Angels waste solid pitching in loss to Astros

HOUSTON —This competitive portion of this Angels season having been over for some time, Joe Maddon has taken to picking out the positives from each game, even the losses.

The Angels lost 3-1 to the Houston Astros on Sunday afternoon, dropping the rubber game of the three-game series against the division leaders, but the Angels manager appreciated that his team pitched pretty well and could have won.

“There’s a lot of of good here,” Maddon said. “I like the fight. I like that we’re approaching this properly. We’re not going out and mailing it in at all. I’m seeing exactly the opposite. There’s a team (the Astros) that’s totally in the hunt right now. They are playing for something more than we are, but we played right with them.

“We did not move the baseball at the right time, but over these three games, I kind of like the way we matched up in Houston in September. It’s not an easy place to play. They have a very good offensive club. And I still think there’s something to be gained mentally internally from this series.”

The Angels are five games into a trip against contenders — the Padres, Astros and Chicago White Sox — and so far they’re 2-3. In two of the losses the pitching failed them, and in the two wins the pitching was excellent.

This loss, however, was different, because the Angels pitched well enough to win, but didn’t do anything at the plate.

They had some chances early, with runners at first and second and no outs in the first and second innings, but they didn’t score in either of those innings against Lance McCullers Jr.

“That’s large against McCullers,” Maddon said. “He’s one of those guys, like a lot of good pitchers, that will get better if you let him up.

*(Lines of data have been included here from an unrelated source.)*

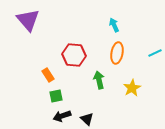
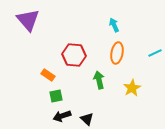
orange rectangle: rotated 24 degrees counterclockwise
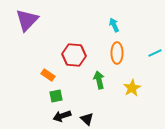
purple triangle: moved 1 px left; rotated 25 degrees clockwise
orange ellipse: rotated 10 degrees counterclockwise
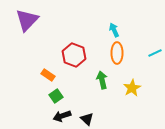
cyan arrow: moved 5 px down
red hexagon: rotated 15 degrees clockwise
green arrow: moved 3 px right
green square: rotated 24 degrees counterclockwise
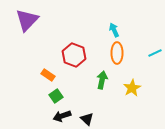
green arrow: rotated 24 degrees clockwise
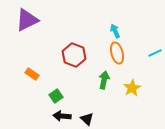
purple triangle: rotated 20 degrees clockwise
cyan arrow: moved 1 px right, 1 px down
orange ellipse: rotated 15 degrees counterclockwise
orange rectangle: moved 16 px left, 1 px up
green arrow: moved 2 px right
black arrow: rotated 24 degrees clockwise
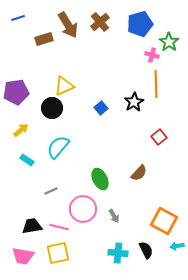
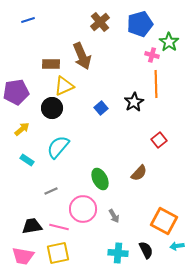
blue line: moved 10 px right, 2 px down
brown arrow: moved 14 px right, 31 px down; rotated 8 degrees clockwise
brown rectangle: moved 7 px right, 25 px down; rotated 18 degrees clockwise
yellow arrow: moved 1 px right, 1 px up
red square: moved 3 px down
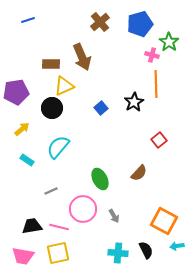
brown arrow: moved 1 px down
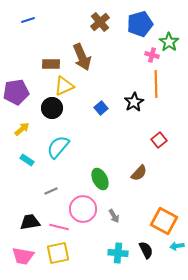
black trapezoid: moved 2 px left, 4 px up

And he did. If you look at the entirety of the game, had we been able to cash in there, it would have made a huge difference.”

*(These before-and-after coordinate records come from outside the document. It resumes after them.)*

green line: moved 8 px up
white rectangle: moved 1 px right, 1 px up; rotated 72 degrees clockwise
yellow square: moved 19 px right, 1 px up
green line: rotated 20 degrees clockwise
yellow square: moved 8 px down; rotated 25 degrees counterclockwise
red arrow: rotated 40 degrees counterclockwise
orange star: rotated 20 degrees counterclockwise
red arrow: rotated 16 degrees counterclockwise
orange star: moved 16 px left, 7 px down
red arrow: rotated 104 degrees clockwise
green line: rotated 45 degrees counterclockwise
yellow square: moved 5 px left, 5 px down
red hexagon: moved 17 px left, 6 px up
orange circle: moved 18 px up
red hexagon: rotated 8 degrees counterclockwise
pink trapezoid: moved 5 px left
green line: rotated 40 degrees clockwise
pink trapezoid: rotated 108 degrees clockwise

The Angels’ poor offensive showing is perhaps to be expected, considering that Mike Trout, Anthony Rendon and Justin Upton are all on the injured list. Shohei Ohtani has been in a slump lately. Jo Adell, who has been the Angels’ best hitter for the past week, was not in the lineup on Sunday because of soreness from crashing into the fence in the ninth inning on Saturday.

Jared Walsh has been swinging the bat better lately, and he had a chance to get the Angels back in the game when he came up with two on and two outs in the eighth, but his line drive to left was right at Yordan Alvarez.

That was it for the Angels, who went down in order in the ninth.

The meager offensive production left no margin for error for the pitchers.

Starter Jaime Barria had an uneven outing, including stretches when he was very good and some when he struggled.

He managed to get the key outs that he needed, so the struggles ended up with just one run on the board, but the problem was his pitch-count got so high that he was pulled after throwing 96 pitches in just four innings.

“With a team like that, you have to be perfect with every pitch,” Barria said through an interpreter. “Thats constantly on your mind. You have to be ready to compete and be locked in.”

Barria struck out six, which helped him work around four walks. He struck out Aledmys Diaz to strand the bases loaded in the first, and he got Alex Bregman on a flyout to leave them loaded in the fourth.

“This is a team, if you want to pitch more deeply into the game with them, understand they’re not going to expand a whole lot and you got to get them out in the zone,” Maddon said. “But he still had some velocity there at the end. I just like a lot the way you battle through it. I still think there’s a growth moment in there giving up one run in four innings.”

He was taken off the hook for a loss when Juan Lagares hit a homer in the fifth, tying the game 1-1.

A few minutes later, though, left-hander José Quijada gave up a two-run homer to Kyle Tucker and the Angels were down 3-1 in the fifth.

Maddon didn’t seem to like Quijada’s decision to throw a first-pitch fastball to Tucker, or the execution of the pitch.

“There were other choices to be made there,” Maddon said, “and he just put it in a bad spot.”